# What you should do
Produce exactly the lines from the one holding "Outline any instance" through the last line of the data below, with every picture left out.

# Extracted data entries
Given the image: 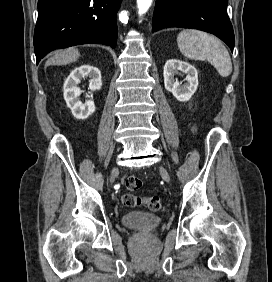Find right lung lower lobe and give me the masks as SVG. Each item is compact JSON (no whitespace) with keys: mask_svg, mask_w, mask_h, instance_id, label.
I'll return each mask as SVG.
<instances>
[{"mask_svg":"<svg viewBox=\"0 0 272 282\" xmlns=\"http://www.w3.org/2000/svg\"><path fill=\"white\" fill-rule=\"evenodd\" d=\"M121 0H38L34 31L37 64L55 49L101 43L116 47Z\"/></svg>","mask_w":272,"mask_h":282,"instance_id":"98d812e1","label":"right lung lower lobe"}]
</instances>
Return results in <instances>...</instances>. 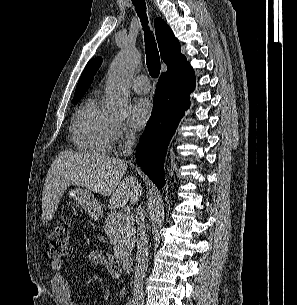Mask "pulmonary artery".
<instances>
[{
	"mask_svg": "<svg viewBox=\"0 0 297 305\" xmlns=\"http://www.w3.org/2000/svg\"><path fill=\"white\" fill-rule=\"evenodd\" d=\"M131 87L134 91L142 94L148 93L150 91L149 81L145 75L136 76L131 81Z\"/></svg>",
	"mask_w": 297,
	"mask_h": 305,
	"instance_id": "pulmonary-artery-1",
	"label": "pulmonary artery"
}]
</instances>
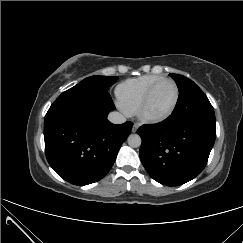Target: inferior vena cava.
I'll return each mask as SVG.
<instances>
[{"label":"inferior vena cava","mask_w":243,"mask_h":243,"mask_svg":"<svg viewBox=\"0 0 243 243\" xmlns=\"http://www.w3.org/2000/svg\"><path fill=\"white\" fill-rule=\"evenodd\" d=\"M108 119L110 122L114 123V124H122L126 121V118L124 115H122L119 112H111L108 115Z\"/></svg>","instance_id":"602c4592"}]
</instances>
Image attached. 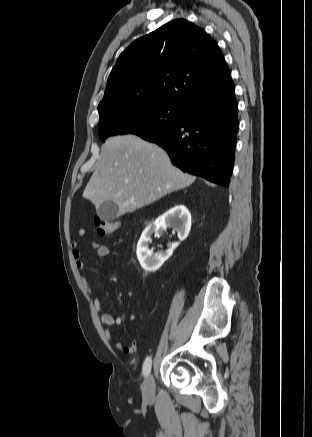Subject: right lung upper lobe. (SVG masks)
Segmentation results:
<instances>
[{
  "instance_id": "cb5924a9",
  "label": "right lung upper lobe",
  "mask_w": 312,
  "mask_h": 437,
  "mask_svg": "<svg viewBox=\"0 0 312 437\" xmlns=\"http://www.w3.org/2000/svg\"><path fill=\"white\" fill-rule=\"evenodd\" d=\"M230 79L216 42L203 29L177 19L135 40L120 55L98 105L99 115L134 103L185 108Z\"/></svg>"
}]
</instances>
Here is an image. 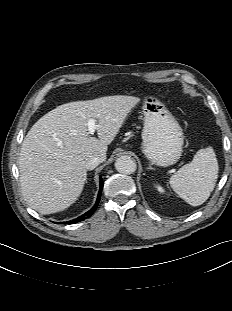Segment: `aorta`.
Returning a JSON list of instances; mask_svg holds the SVG:
<instances>
[{
    "label": "aorta",
    "mask_w": 232,
    "mask_h": 311,
    "mask_svg": "<svg viewBox=\"0 0 232 311\" xmlns=\"http://www.w3.org/2000/svg\"><path fill=\"white\" fill-rule=\"evenodd\" d=\"M115 168L123 174H132L136 171L137 165L129 156H121L115 162Z\"/></svg>",
    "instance_id": "762f6f07"
}]
</instances>
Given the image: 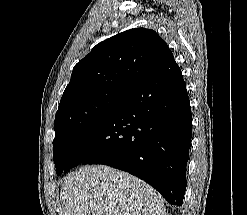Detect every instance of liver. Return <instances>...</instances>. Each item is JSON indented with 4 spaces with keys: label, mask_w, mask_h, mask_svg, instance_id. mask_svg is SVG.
Segmentation results:
<instances>
[{
    "label": "liver",
    "mask_w": 247,
    "mask_h": 215,
    "mask_svg": "<svg viewBox=\"0 0 247 215\" xmlns=\"http://www.w3.org/2000/svg\"><path fill=\"white\" fill-rule=\"evenodd\" d=\"M60 215H166L162 197L147 183L104 165L68 174Z\"/></svg>",
    "instance_id": "obj_1"
}]
</instances>
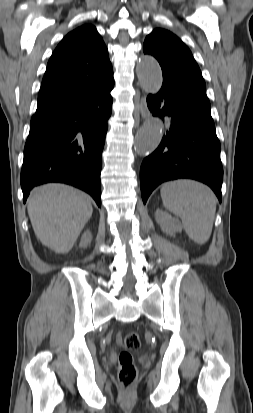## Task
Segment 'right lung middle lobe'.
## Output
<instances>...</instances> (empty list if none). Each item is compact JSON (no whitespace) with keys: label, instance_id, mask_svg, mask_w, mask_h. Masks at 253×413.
<instances>
[{"label":"right lung middle lobe","instance_id":"right-lung-middle-lobe-1","mask_svg":"<svg viewBox=\"0 0 253 413\" xmlns=\"http://www.w3.org/2000/svg\"><path fill=\"white\" fill-rule=\"evenodd\" d=\"M48 117H32L30 128L46 122Z\"/></svg>","mask_w":253,"mask_h":413}]
</instances>
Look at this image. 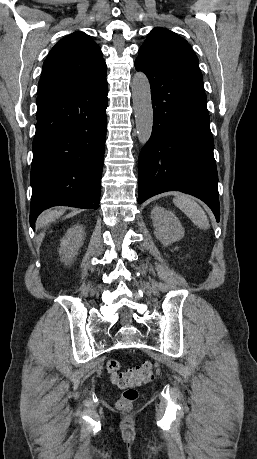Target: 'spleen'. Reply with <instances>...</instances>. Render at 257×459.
<instances>
[{
  "label": "spleen",
  "mask_w": 257,
  "mask_h": 459,
  "mask_svg": "<svg viewBox=\"0 0 257 459\" xmlns=\"http://www.w3.org/2000/svg\"><path fill=\"white\" fill-rule=\"evenodd\" d=\"M175 206L182 210L190 220L201 229L210 227L208 217L201 206L189 195L177 194L173 199Z\"/></svg>",
  "instance_id": "spleen-1"
}]
</instances>
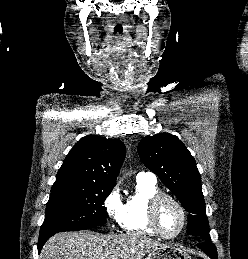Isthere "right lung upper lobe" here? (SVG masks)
<instances>
[{"label": "right lung upper lobe", "mask_w": 248, "mask_h": 259, "mask_svg": "<svg viewBox=\"0 0 248 259\" xmlns=\"http://www.w3.org/2000/svg\"><path fill=\"white\" fill-rule=\"evenodd\" d=\"M125 152L123 142L118 139L88 135L69 151L53 186H115Z\"/></svg>", "instance_id": "right-lung-upper-lobe-1"}]
</instances>
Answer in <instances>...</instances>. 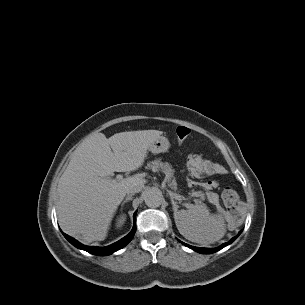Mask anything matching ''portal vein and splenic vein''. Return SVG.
<instances>
[{"label":"portal vein and splenic vein","mask_w":305,"mask_h":305,"mask_svg":"<svg viewBox=\"0 0 305 305\" xmlns=\"http://www.w3.org/2000/svg\"><path fill=\"white\" fill-rule=\"evenodd\" d=\"M110 179V178H108ZM123 179V176L122 175H117L116 176V180H122ZM176 199L180 200L181 199V196L180 195H177L175 193L172 194ZM194 196H198V192H194L193 193Z\"/></svg>","instance_id":"18ae733b"}]
</instances>
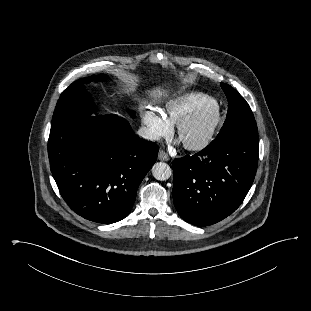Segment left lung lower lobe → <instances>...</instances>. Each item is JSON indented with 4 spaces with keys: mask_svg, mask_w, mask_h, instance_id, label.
Wrapping results in <instances>:
<instances>
[{
    "mask_svg": "<svg viewBox=\"0 0 311 311\" xmlns=\"http://www.w3.org/2000/svg\"><path fill=\"white\" fill-rule=\"evenodd\" d=\"M257 136L212 141L173 163V200L180 217L195 226L215 224L243 202L258 165Z\"/></svg>",
    "mask_w": 311,
    "mask_h": 311,
    "instance_id": "0a47b994",
    "label": "left lung lower lobe"
}]
</instances>
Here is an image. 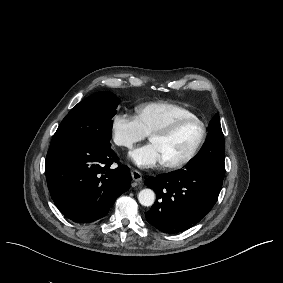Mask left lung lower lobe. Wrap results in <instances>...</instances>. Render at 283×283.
<instances>
[{"label": "left lung lower lobe", "mask_w": 283, "mask_h": 283, "mask_svg": "<svg viewBox=\"0 0 283 283\" xmlns=\"http://www.w3.org/2000/svg\"><path fill=\"white\" fill-rule=\"evenodd\" d=\"M198 153L184 169L146 179L157 199L145 212L147 221L164 233H178L197 224L214 206L222 188L224 157L214 147Z\"/></svg>", "instance_id": "1"}]
</instances>
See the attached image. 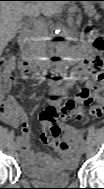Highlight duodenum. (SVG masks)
I'll list each match as a JSON object with an SVG mask.
<instances>
[{
	"label": "duodenum",
	"mask_w": 104,
	"mask_h": 189,
	"mask_svg": "<svg viewBox=\"0 0 104 189\" xmlns=\"http://www.w3.org/2000/svg\"><path fill=\"white\" fill-rule=\"evenodd\" d=\"M32 26V21L25 22V29L22 32L19 41L20 47L24 54L25 64L35 75H41L42 69L38 63L37 52L33 46V40L30 33V28ZM76 56L85 57V50L83 47H77L75 50Z\"/></svg>",
	"instance_id": "410a0bca"
}]
</instances>
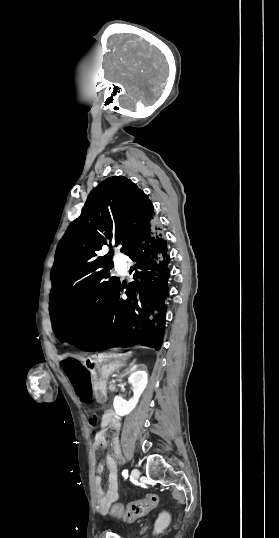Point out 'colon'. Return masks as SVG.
I'll list each match as a JSON object with an SVG mask.
<instances>
[{
  "instance_id": "colon-1",
  "label": "colon",
  "mask_w": 279,
  "mask_h": 538,
  "mask_svg": "<svg viewBox=\"0 0 279 538\" xmlns=\"http://www.w3.org/2000/svg\"><path fill=\"white\" fill-rule=\"evenodd\" d=\"M158 502V496L155 493L147 494L144 498L131 502L126 506L120 505V504H114L110 510L107 509H101L103 512H109L119 518L125 519V520H134L136 518L142 517L146 515L149 511H151ZM166 518L163 517L161 519V524L165 522Z\"/></svg>"
}]
</instances>
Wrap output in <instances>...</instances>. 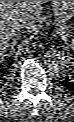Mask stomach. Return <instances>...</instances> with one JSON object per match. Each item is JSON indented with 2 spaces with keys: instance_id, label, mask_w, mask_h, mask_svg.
<instances>
[{
  "instance_id": "obj_1",
  "label": "stomach",
  "mask_w": 74,
  "mask_h": 122,
  "mask_svg": "<svg viewBox=\"0 0 74 122\" xmlns=\"http://www.w3.org/2000/svg\"><path fill=\"white\" fill-rule=\"evenodd\" d=\"M56 15L59 18H71L74 13V1H52Z\"/></svg>"
}]
</instances>
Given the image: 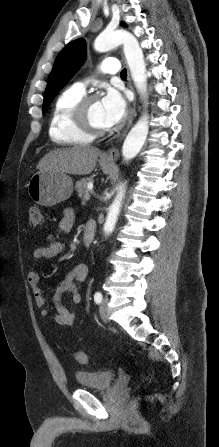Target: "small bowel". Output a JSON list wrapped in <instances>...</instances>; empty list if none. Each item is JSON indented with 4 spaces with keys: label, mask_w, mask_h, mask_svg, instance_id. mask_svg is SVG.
<instances>
[{
    "label": "small bowel",
    "mask_w": 219,
    "mask_h": 447,
    "mask_svg": "<svg viewBox=\"0 0 219 447\" xmlns=\"http://www.w3.org/2000/svg\"><path fill=\"white\" fill-rule=\"evenodd\" d=\"M75 214L67 210L59 222V229L63 233L69 232L74 225ZM64 250L63 242L59 240H51L48 245L38 247L35 249L33 256L37 260H47L55 258ZM88 275V268L85 264L80 263L75 265L59 283L56 293V316L55 321L58 325L69 326L72 325L75 316L65 306L60 303L62 295L67 294L71 301L75 304L81 301V294L77 284L86 279ZM27 283L31 288L34 299L38 307L41 308V316L49 317L51 310L47 307V301L43 289L40 287V276L36 270H32L27 275Z\"/></svg>",
    "instance_id": "obj_1"
}]
</instances>
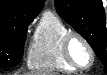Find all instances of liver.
<instances>
[{"instance_id": "obj_1", "label": "liver", "mask_w": 107, "mask_h": 75, "mask_svg": "<svg viewBox=\"0 0 107 75\" xmlns=\"http://www.w3.org/2000/svg\"><path fill=\"white\" fill-rule=\"evenodd\" d=\"M14 75H21V74L19 72H17ZM22 75H37V74H34V73H24Z\"/></svg>"}]
</instances>
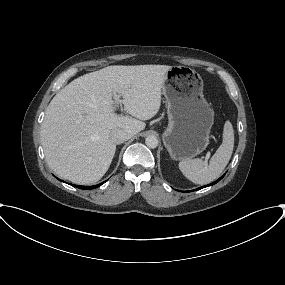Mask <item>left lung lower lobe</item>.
I'll use <instances>...</instances> for the list:
<instances>
[{
    "instance_id": "left-lung-lower-lobe-1",
    "label": "left lung lower lobe",
    "mask_w": 285,
    "mask_h": 285,
    "mask_svg": "<svg viewBox=\"0 0 285 285\" xmlns=\"http://www.w3.org/2000/svg\"><path fill=\"white\" fill-rule=\"evenodd\" d=\"M223 177H224V175H223L222 177H220L217 181L211 183L210 185L216 184V183H217L218 181H220ZM204 187H206V186L200 187V188H198V189H196V190L202 189V188H204ZM193 191H195V190H193Z\"/></svg>"
}]
</instances>
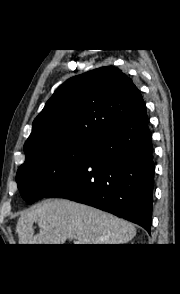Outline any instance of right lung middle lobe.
I'll use <instances>...</instances> for the list:
<instances>
[{
	"mask_svg": "<svg viewBox=\"0 0 180 294\" xmlns=\"http://www.w3.org/2000/svg\"><path fill=\"white\" fill-rule=\"evenodd\" d=\"M94 141H70L45 147L19 167L16 181L24 200L31 204L65 182L88 157Z\"/></svg>",
	"mask_w": 180,
	"mask_h": 294,
	"instance_id": "obj_1",
	"label": "right lung middle lobe"
}]
</instances>
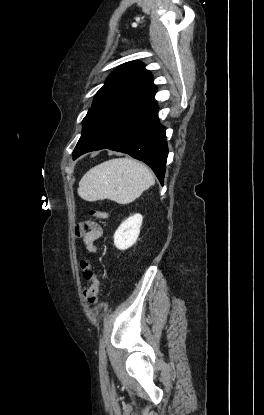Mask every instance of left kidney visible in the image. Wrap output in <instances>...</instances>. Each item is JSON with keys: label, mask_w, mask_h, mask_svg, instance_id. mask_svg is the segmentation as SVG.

# Answer below
Outline any instance of right lung middle lobe.
I'll use <instances>...</instances> for the list:
<instances>
[{
	"mask_svg": "<svg viewBox=\"0 0 180 294\" xmlns=\"http://www.w3.org/2000/svg\"><path fill=\"white\" fill-rule=\"evenodd\" d=\"M94 141H70L45 147L19 167L16 181L24 200L31 204L65 182L88 157Z\"/></svg>",
	"mask_w": 180,
	"mask_h": 294,
	"instance_id": "obj_1",
	"label": "right lung middle lobe"
}]
</instances>
Mask every instance of left kidney visible in the image. Wrap output in <instances>...</instances>. Each item is JSON with keys: label, mask_w, mask_h, mask_svg, instance_id. mask_svg is the segmentation as SVG.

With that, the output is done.